На "Ростиславе" чувствуют серьёзность положения. Он усиленно семафорит восставшему кораблю своё предложение прислать уполномоченных для переговоров. Между тем мы выходим из кольца эскадры. Теперь эскадра держит курс на Одессу, а "Потёмкин" уходит в море.

Новый поворот, и "Потёмкин" снова идёт на встречу с эскадрой.

На этот раз эскадра уходит в море, а мы направляемся к Одессе. Костенко врывается в водяную брешь между броненосцами "Георгий Победоносец", "Синоп" и "Двенадцать Апостолов".

Опять изумительный по своей ловкости, смелости и тактической целесообразности манёвр.

"Потёмкин" оказывается в центре дружественных кораблей и подходит к ним близко, облегчая им переход на сторону восставших.

В то же время "Потёмкин" как бы образует вместе с этими кораблями один боевой строй: "Ростислав", "Три Святителя", минный крейсер "Казарский" и основная масса миноносцев находятся за пределами этого расположения четырёх броненосцев.

В случае боя "Георгий Победоносец" и "Синоп" закрывают "Ростиславу" и "Трём Святителям" поле обстрела. Своими корпусами эти броненосцы загораживают "Потёмкина" от атаки миноносной флотилии противника. Опасный для нас минный крейсер "Казарский", обладающий огромной для того времени скоростью в семнадцать узлов, оказывается на самом крайнем фланге неприятельского расположения.

Как только "Потёмкин" очутился в центре расположения дружественных ему кораблей, оттуда снова раздалось могучее "ура". Теперь уже на всех частях этих кораблей - на шканцах, на юте, на баке - сгрудились матросы. Корабли словно увешаны гирляндами человеческих тел.

Потёмкинцы кричат:

- Берите винтовки!

В ответ несётся:

- Ура!

- Арестуйте погонников!

- Ура!

Матросы открыто демонстрируют "Потёмкину" своё сочувствие. Они у самого порога восстания. Но они не умеют закрепить свою волю к действию, они не знают, как начать. У них нет организации, нет руководителя.

Необходимо немедленно послать на каждый из этих трёх кораблей шлюпки и катера с вооружённым потёмкинским караулом для ареста офицеров. Нет никакого сомнения, что матросы эскадры не будут сопротивляться действиям нашего караула.

Но на "Потёмкине" живёт боевая традиция. Она ещё сохраняет свою властную силу, и нужно обращаться к Алексееву, чтобы добиться спуска катеров. Бегу к Алексееву. Алексеев, конечно, отказывает; у этого предателя на всё есть отговорки, и пока идут споры с ним, эскадра удаляется.

Флагман "Ростислав" беспрерывно семафорит: "Всей эскадре идти на Севастополь".

Там уже поняли опасность. Поняли, что ещё несколько минут промедления - и вся эскадра в руках восставших.

Адмиралы удирают, спасая свои корабли от угрозы революции.

Через несколько минут эскадра уже далеко.

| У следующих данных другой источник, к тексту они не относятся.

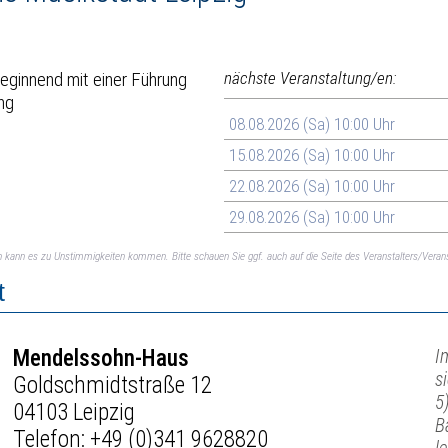
eginnend mit einer Führung
nächste Veranstaltung/en:
ng
08.08.2026 (Sa) 10:00 Uhr
15.08.2026 (Sa) 10:00 Uhr
22.08.2026 (Sa) 10:00 Uhr
29.08.2026 (Sa) 10:00 Uhr
ch kann es zu Unstimmigkeiten kommen. Bitte schauen Sie ggf. auch auf die Seite des Veranstalters/Verans
t
Mendelssohn-Haus
I
s
Goldschmidtstraße 12
5
04103 Leipzig
B
Telefon:
+49 (0)341 9628820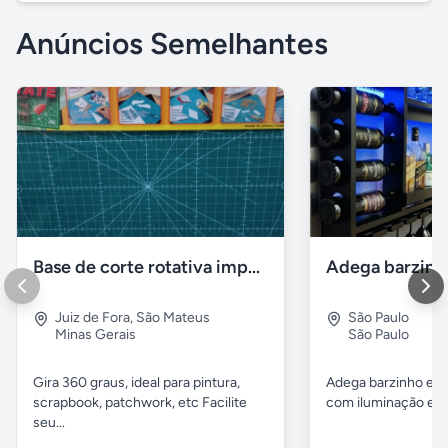
Anúncios Semelhantes
Base de corte rotativa importada
Juiz de Fora
,
São Mateus
São Paulo
Minas Gerais
São Paulo
Gira 360 graus, ideal para pintura,
Adega barzinho em
scrapbook, patchwork, etc Facilite
com iluminação em 
seu...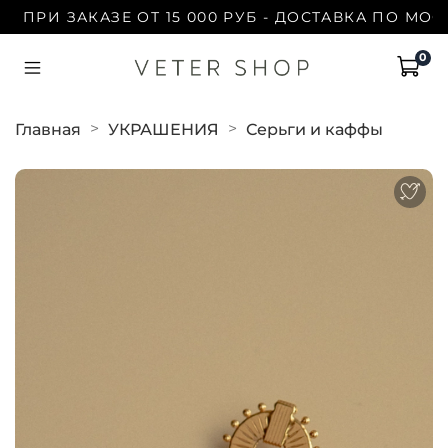
ПРИ ЗАКАЗЕ ОТ 15 000 РУБ - ДОСТАВКА ПО МОСКВ
0
Главная
УКРАШЕНИЯ
Серьги и каффы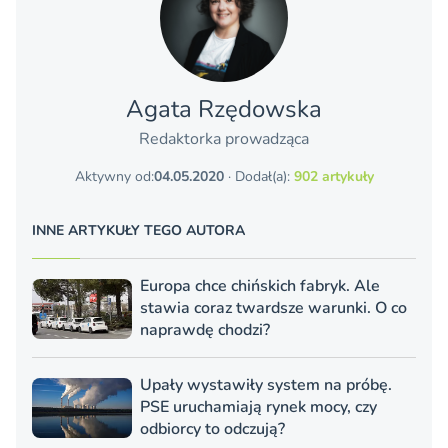
Agata Rzędowska
Redaktorka prowadząca
Aktywny od:
04.05.2020
· Dodał(a):
902 artykuły
INNE ARTYKUŁY TEGO AUTORA
Europa chce chińskich fabryk. Ale
stawia coraz twardsze warunki. O co
naprawdę chodzi?
Upały wystawiły system na próbę.
PSE uruchamiają rynek mocy, czy
odbiorcy to odczują?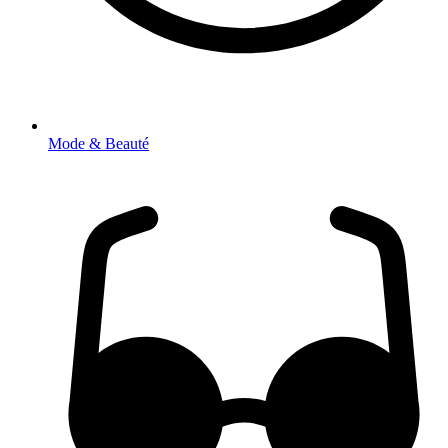
Mode & Beauté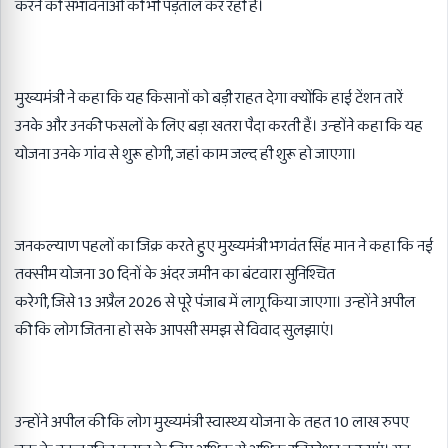
करने की संभावनाओं की भी पड़ताल कर रही है।
मुख्यमंत्री ने कहा कि यह किसानों को बड़ी राहत देगा क्योंकि हाई टेंशन तारें
उनके और उनकी फसलों के लिए बड़ा खतरा पैदा करती हैं। उन्होंने कहा कि यह
योजना उनके गांव से शुरू होगी
,
जहां काम जल्द ही शुरू हो जाएगा।
जनकल्याण पहलों का जिक्र करते हुए मुख्यमंत्री भगवंत सिंह मान ने कहा कि नई
तक्सीम योजना
30
दिनों के अंदर जमीन का बंटवारा सुनिश्चित
करेगी
,
जिसे
13
अप्रैल
2026
से पूरे पंजाब में लागू किया जाएगा। उन्होंने अपील
की कि लोग जितना हो सके आपसी समझ से विवाद सुलझाएं।
उन्होंने अपील की कि लोग मुख्यमंत्री स्वास्थ्य योजना के तहत
10
लाख रुपए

Смолкают приветственные крики матросов.

Глава XXI
"Георгий Победоносец" присоединяется

Внезапно один из броненосцев останавливается. "Ростислав" отчаянно сигналит ему: "Следовать за мной!" Не обращая внимания на сигналы, "Георгий Победоносец" начинает семафорить "Потёмкину".

Медленно, убийственно медленно передаётся и принимается эта фраза:

"Команда "Георгия Победоносца" желает присоединиться к вам. Просим "Потёмкин" подойти к нам".

Бурный взрыв восторга вызывает это известие на "Потёмкине".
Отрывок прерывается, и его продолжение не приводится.